- **Task instructions**
Which lines of the entries below run from the one holding "аккумулятора 18,0 В;" to the one holding "Оплата частями ПриватБанк и МоноБанк", inclusive? Set down exactly those lines and no others.

[Saved data entries]
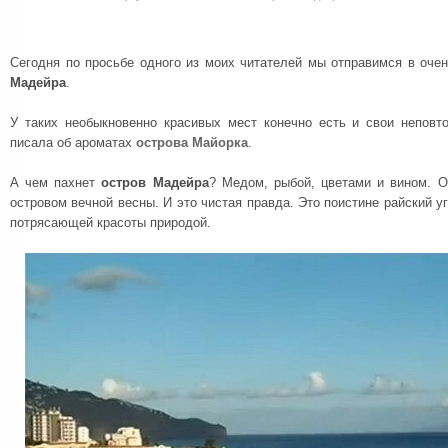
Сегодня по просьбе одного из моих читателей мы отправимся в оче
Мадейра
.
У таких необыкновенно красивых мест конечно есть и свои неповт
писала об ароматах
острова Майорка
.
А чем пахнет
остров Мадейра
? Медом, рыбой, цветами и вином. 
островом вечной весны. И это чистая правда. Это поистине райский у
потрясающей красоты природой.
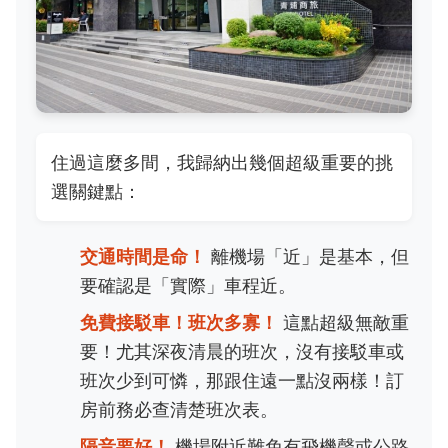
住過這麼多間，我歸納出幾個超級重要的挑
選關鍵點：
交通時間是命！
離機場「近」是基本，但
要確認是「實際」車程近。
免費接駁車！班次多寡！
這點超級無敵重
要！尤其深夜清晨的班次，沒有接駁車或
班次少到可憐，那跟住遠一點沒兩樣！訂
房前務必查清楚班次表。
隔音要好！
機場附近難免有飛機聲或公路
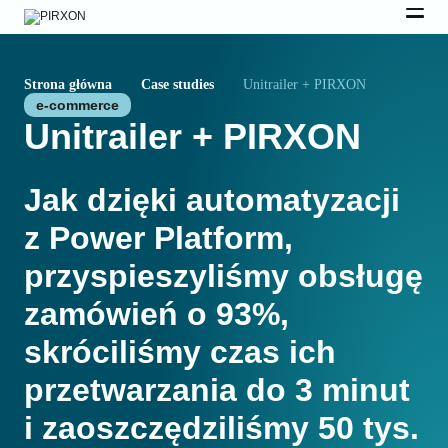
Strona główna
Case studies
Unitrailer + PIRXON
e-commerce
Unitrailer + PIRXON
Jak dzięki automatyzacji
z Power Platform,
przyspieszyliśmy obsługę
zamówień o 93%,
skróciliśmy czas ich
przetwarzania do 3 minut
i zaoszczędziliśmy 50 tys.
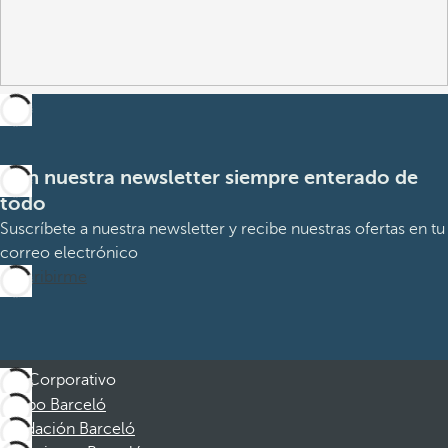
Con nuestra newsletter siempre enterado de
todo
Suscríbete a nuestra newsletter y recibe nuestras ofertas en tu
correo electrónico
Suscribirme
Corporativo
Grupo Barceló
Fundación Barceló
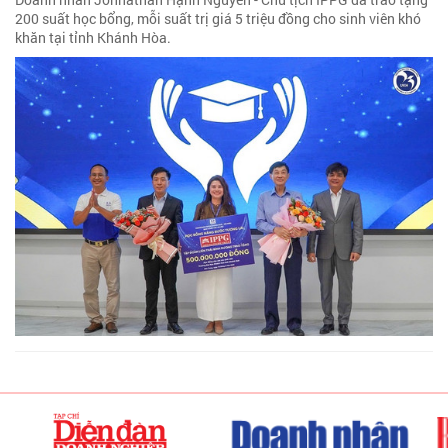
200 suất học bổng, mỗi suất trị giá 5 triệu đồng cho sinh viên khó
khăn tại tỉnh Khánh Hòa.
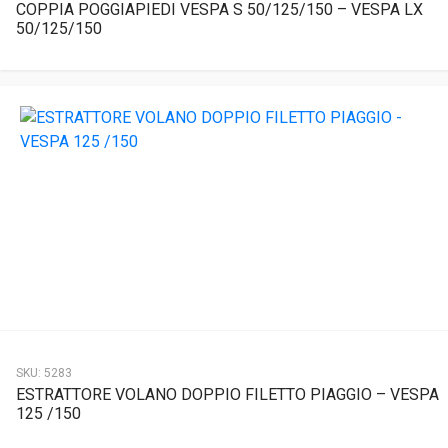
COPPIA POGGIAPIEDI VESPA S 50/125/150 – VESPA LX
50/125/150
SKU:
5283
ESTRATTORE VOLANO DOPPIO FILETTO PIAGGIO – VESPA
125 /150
==
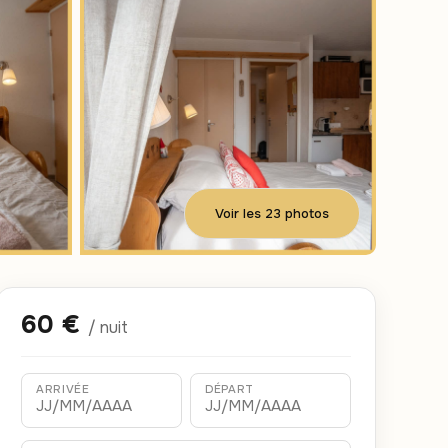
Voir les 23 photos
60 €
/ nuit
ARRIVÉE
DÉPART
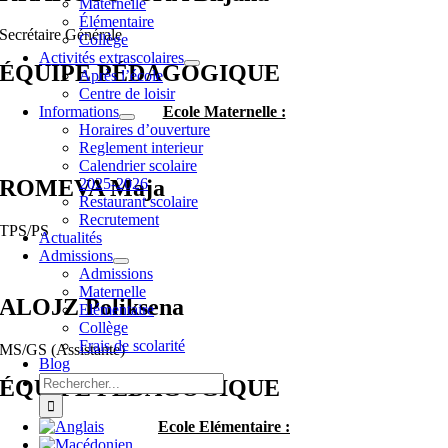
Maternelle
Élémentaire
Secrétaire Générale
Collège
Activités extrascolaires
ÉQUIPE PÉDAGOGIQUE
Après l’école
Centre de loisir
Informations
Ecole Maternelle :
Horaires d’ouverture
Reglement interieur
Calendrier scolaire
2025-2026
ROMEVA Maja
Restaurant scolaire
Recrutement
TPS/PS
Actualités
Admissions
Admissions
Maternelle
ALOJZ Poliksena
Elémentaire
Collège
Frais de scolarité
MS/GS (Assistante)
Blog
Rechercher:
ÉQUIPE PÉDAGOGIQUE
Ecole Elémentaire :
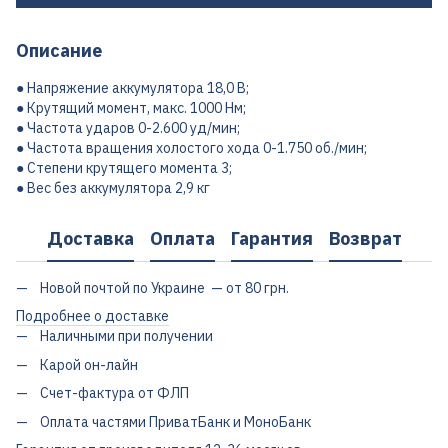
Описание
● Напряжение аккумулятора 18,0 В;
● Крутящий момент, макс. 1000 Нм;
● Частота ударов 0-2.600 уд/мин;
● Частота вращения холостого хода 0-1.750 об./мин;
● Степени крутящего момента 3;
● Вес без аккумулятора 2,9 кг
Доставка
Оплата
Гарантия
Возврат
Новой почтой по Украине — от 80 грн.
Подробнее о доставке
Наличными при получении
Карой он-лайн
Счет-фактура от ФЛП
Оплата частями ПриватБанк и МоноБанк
* * *
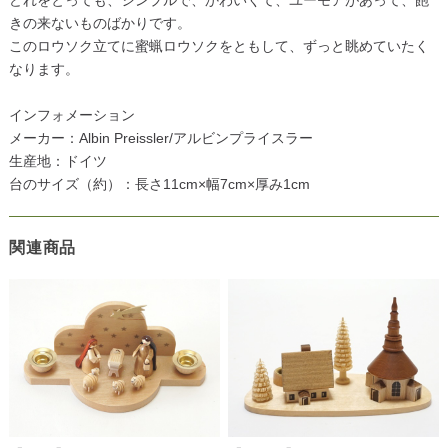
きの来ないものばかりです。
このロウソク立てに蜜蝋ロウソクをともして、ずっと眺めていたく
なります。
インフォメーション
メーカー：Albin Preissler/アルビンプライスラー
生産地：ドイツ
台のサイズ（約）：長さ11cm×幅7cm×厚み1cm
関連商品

- **Response**
● Напряжение аккумулятора 18,0 В;
● Крутящий момент, макс. 1000 Нм;
● Частота ударов 0-2.600 уд/мин;
● Частота вращения холостого хода 0-1.750 об./мин;
● Степени крутящего момента 3;
● Вес без аккумулятора 2,9 кг
Доставка
Оплата
Гарантия
Возврат
Новой почтой по Украине — от 80 грн.
Подробнее о доставке
Наличными при получении
Карой он-лайн
Счет-фактура от ФЛП
Оплата частями ПриватБанк и МоноБанк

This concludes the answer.